The NESIS score was constructed based on prior work with scores of 4+ or higher being felt to be diagnostic of the condition, and prognostically NESIS patients responded 100% of the time to topiramate or lamotrigine, which reduce CSD, compared to levetiracetam, phenytoin, or lacosamide. The semiology of CSD appears linked to the location and type of brain injury. For example, positive migrational signs and symptoms typically occur in CSD migraine with aura as originally described by Aristeades Leão and in cortical SAH/superficial siderosis. In contrast, cSDH, stroke, and aneurysmal SAH tend to have negative neurological signs and symptoms. Having a name to describe this neurological phenomenon in cSDH is key to future clinical recognition, since it can become measurable, which is the first step to understanding the future prevalence and measuring treatment effects. However, several challenges lie ahead and further prospective validation is still needed. Also, prospective detection of CSD requires invasive brain monitoring (electrocorticography, ECoG), which not all patients will have per standard of care. To address these limitations, the authors mention an upcoming GENESIS (Generating Evidence for NESIS) trial being planned as a prospective study to investigate a population of cSDH patients presenting with TNS and a positive NESIS score. GENESIS eligible patients will be randomized to receive either levetiracetam (anticonvulsant without CSD suppression) or topiramate (anticonvulsant with CSD suppression benefits). Furthermore, refinements in neuromonitoring need to occur in parallel since Dreier et al.^{Reference Dreier, Fabricius, Ayata, Sakowitz, William and Dohmen5} detailed the recording, analysis, and interpretation of spreading depolarizations in patients in neurointensive care with intracranial ECoG. There are also advances in EEG signal processing including machine learning and combinatorial use of other technologies such as near-infrared spectroscopy, noninvasive brain monitoring with wireless and convenient scalp-based EEG systems, which could be used to further study the incidence and characteristics of CSDs in large cohorts of patients with brain disorders of interest including TBI, cerebrovascular diseases, migraine, and seizures.

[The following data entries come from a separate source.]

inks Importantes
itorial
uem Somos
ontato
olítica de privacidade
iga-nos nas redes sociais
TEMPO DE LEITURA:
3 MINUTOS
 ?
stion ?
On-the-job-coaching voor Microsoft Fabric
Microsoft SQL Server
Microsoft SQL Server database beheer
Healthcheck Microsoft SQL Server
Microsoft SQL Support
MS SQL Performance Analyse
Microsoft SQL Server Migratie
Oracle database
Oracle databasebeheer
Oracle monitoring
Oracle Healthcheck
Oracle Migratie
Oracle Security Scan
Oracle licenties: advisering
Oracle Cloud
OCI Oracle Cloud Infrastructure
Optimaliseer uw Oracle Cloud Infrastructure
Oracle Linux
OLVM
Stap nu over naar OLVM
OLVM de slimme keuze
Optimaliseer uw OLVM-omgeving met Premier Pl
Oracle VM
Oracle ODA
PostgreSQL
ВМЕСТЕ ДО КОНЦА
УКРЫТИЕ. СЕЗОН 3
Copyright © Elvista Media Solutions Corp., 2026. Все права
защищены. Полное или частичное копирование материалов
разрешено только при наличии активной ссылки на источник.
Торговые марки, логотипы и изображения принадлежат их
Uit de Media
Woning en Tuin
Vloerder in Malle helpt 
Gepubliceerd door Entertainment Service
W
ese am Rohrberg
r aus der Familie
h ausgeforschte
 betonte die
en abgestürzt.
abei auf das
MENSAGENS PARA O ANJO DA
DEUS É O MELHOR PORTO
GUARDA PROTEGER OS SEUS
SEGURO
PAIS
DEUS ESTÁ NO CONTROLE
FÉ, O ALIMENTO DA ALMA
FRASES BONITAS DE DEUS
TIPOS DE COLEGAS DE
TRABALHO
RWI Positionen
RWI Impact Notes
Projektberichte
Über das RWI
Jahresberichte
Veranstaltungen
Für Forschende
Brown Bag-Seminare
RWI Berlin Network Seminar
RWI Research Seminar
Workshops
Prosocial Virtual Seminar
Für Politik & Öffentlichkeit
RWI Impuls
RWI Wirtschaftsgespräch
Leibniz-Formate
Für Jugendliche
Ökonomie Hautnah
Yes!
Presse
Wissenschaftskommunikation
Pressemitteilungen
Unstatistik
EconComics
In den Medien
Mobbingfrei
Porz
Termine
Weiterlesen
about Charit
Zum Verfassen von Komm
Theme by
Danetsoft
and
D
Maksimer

Coining the term NESIS was an important first step to help describe a clinical phenomenon seen in practice, and one that appears responsive to certain classes of CSD-suppressing antiseizure drugs, but which lacked a unifying name until now. This should help with greater recognition going forward. However, the term NESIS should be prospectively validated and refined in GENESIS and randomized therapeutic interventions studied to see which may reduce stereotyped spells, lessen CSD, and improve outcomes. Discovery of NESIS will also hopefully generate a new age for neuromonitoring in brain-injured patient research, around a familiar friend of CSD events and underlying brain physiology.